Die Situation ist im Vergleich mit zwei getrennten H-Atomen unstabil; sie stabilisiert sich durch Dissoziation. Die Ursache: Eine stabile H-H-Bindung setzt voraus, dass nicht nur die Elektronen im H2-Molekül im Vergleich mit dem H-Atom stabilisiert sind, sondern dass auch die nur im Molekül wirksame Abstoßung der beiden Protonen überkompensiert wird. Dies ist mit zwei Elektronen im 1σ2-Zustand gegeben, nicht aber in anderen, energiereicheren Konfigurationen.
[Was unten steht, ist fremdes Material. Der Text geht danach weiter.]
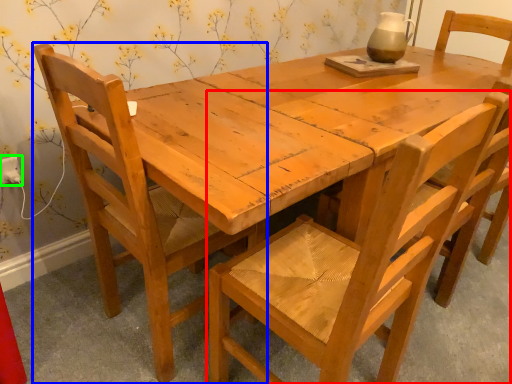 Question: Considering the real-world distances, which object is closest to chair (highlighted by a red box)? chair (highlighted by a blue box) or electric outlet (highlighted by a green box).

Choices:
 (A) chair
 (B) electric outlet

Answer: (A)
Wird eine Rechnung aus einer solchen unstabilen Konfiguration heraus begonnen, so entfernen sich die Atome weit voneinander.

Beachten Sie, dass die Möglichkeit des Bindungsbruchs ohne Ladungstrennung („homolytische“ Bindungsspaltung) bei dem in der Quantenchemie als Einstieg behandelten H2+-Molekülkation nicht möglich ist. Für dessen Erzeugung ist die vollständige Entfernung eines Elektrons aus dem H2-Molekül notwendig. Die hierzu notwendige Energie ist deutlich höher als für die hier betrachtete homolytische Spaltung.